A health care worker with the Pfizer COVID-19 vaccine.

A health care worker with the Pfizer COVID-19 vaccine. Credit: AP/Mary Altaffer

The story of Phil Valentine, a conservative radio host in Tennessee who once urged listeners not to get the COVID-19 vaccine but did a dramatic turnaround after contracting the disease and ending up in the hospital fighting for his life, has been making the rounds of the media. But many conservative social media users have suggested that coverage of this story has had an element of unseemly gloating and finger-pointing.

That brings us to a dicey question: What is the best way to reach unvaccinated Americans, and can social shaming be a legitimate part of that effort?

So far, only half of the United States population is fully vaccinated. While no vaccine is 100% effective, infections in the vaccinated are usually mild, and hospitalizations and deaths are now almost exclusively among the unvaccinated.

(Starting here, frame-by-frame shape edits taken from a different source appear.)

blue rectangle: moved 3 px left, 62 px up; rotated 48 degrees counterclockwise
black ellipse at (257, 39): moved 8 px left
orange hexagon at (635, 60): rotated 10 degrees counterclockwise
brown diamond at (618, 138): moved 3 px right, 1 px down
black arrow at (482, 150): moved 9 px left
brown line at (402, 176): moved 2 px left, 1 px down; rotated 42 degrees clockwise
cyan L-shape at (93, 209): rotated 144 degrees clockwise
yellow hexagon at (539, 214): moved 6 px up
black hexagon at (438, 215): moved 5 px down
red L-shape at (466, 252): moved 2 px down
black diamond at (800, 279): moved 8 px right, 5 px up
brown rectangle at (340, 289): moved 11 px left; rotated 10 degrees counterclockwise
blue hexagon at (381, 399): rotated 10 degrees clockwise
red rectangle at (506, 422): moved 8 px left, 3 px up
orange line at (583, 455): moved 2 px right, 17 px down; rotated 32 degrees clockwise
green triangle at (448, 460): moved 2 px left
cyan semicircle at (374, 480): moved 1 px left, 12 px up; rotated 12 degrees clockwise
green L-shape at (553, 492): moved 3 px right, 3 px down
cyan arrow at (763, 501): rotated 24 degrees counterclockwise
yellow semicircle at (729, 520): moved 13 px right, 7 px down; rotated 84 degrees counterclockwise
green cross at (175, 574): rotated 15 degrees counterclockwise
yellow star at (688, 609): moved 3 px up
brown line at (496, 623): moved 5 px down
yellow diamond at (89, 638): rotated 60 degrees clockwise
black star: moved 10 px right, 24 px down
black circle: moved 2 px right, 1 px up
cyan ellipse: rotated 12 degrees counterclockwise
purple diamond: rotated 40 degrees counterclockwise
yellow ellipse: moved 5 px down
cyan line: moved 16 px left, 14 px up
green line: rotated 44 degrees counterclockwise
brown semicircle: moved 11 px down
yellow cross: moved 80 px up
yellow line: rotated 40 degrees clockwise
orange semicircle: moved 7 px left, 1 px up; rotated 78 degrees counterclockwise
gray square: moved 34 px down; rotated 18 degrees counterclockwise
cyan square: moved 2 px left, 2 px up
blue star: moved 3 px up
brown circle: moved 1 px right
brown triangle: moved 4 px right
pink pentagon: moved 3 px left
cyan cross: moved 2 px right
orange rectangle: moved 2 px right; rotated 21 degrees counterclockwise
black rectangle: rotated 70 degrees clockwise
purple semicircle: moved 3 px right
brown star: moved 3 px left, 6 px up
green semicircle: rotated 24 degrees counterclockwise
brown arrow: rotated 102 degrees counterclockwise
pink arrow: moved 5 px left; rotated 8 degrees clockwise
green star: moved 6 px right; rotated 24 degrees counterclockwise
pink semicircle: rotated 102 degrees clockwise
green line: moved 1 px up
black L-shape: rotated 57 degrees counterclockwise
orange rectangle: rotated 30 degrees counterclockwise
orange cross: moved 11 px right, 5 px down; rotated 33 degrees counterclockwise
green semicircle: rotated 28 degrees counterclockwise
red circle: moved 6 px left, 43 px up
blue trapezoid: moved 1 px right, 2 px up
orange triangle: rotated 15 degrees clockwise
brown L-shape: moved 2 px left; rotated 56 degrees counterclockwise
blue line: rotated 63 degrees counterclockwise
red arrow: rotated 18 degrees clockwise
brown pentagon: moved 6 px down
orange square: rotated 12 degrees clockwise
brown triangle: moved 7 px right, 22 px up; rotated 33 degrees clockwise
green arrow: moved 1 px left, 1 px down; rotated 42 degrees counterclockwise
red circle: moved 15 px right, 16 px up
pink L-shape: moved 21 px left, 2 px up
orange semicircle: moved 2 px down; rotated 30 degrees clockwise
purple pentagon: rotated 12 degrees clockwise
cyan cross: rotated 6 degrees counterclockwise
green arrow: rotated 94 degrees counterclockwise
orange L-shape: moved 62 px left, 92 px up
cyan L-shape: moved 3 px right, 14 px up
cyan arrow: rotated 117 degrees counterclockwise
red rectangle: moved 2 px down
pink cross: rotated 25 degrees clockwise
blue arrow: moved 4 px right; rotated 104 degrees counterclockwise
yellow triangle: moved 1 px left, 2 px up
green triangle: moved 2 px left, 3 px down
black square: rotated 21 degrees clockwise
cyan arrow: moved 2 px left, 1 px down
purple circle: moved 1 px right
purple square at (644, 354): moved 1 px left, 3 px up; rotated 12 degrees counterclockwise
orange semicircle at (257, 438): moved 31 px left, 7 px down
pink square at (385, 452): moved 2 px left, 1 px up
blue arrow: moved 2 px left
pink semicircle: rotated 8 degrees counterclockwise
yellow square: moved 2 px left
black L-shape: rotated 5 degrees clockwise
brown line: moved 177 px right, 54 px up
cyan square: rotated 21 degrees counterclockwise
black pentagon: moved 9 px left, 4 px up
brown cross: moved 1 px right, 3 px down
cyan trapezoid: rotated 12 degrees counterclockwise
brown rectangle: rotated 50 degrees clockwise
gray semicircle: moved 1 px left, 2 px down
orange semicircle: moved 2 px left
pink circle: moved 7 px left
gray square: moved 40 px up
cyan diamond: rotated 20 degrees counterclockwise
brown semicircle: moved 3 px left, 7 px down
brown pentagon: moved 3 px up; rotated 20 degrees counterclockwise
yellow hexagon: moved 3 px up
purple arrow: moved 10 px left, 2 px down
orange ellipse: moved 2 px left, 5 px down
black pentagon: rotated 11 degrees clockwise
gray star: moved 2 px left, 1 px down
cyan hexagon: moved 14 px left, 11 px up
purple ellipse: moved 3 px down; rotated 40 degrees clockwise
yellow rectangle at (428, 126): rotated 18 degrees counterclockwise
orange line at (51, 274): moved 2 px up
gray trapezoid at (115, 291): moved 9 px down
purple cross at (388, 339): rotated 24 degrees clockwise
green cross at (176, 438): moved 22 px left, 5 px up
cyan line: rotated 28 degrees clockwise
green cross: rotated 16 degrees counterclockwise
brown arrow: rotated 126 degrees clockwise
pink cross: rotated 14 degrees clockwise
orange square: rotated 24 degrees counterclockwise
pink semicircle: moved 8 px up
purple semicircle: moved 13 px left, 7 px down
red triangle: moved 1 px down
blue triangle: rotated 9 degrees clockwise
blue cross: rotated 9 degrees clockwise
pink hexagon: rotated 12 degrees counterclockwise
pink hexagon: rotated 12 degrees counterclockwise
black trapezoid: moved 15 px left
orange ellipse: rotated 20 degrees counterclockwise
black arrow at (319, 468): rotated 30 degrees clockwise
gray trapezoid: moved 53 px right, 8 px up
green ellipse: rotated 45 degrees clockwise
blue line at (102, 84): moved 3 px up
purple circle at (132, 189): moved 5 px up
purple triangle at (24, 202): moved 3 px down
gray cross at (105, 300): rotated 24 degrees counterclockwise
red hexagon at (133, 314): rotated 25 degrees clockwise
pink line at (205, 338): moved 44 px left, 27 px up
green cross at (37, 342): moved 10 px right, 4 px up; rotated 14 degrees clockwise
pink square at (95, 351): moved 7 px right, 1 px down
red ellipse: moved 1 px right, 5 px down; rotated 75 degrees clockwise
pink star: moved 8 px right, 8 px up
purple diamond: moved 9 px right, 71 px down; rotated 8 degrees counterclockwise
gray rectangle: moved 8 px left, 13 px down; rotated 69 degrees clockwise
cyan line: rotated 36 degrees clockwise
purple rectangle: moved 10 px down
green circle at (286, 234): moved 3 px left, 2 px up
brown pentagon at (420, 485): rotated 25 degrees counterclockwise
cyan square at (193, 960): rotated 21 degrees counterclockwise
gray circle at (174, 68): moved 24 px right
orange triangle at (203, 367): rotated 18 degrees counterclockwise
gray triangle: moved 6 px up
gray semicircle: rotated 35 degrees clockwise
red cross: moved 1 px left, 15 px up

Should it be their choice to take a chance on COVID-19 rather than the vaccine? Unfortunately, that’s not quite how it works in a pandemic. We’re not even close to the 70% vaccination rate some experts estimate is needed for "herd immunity." The more new infections, the more opportunities the virus has to mutate (as with the current delta variant). The real danger is that, eventually, a variant will appear against which current vaccines are ineffective or much less effective. That will be a massive setback — and it will obviously affect the vaccinated.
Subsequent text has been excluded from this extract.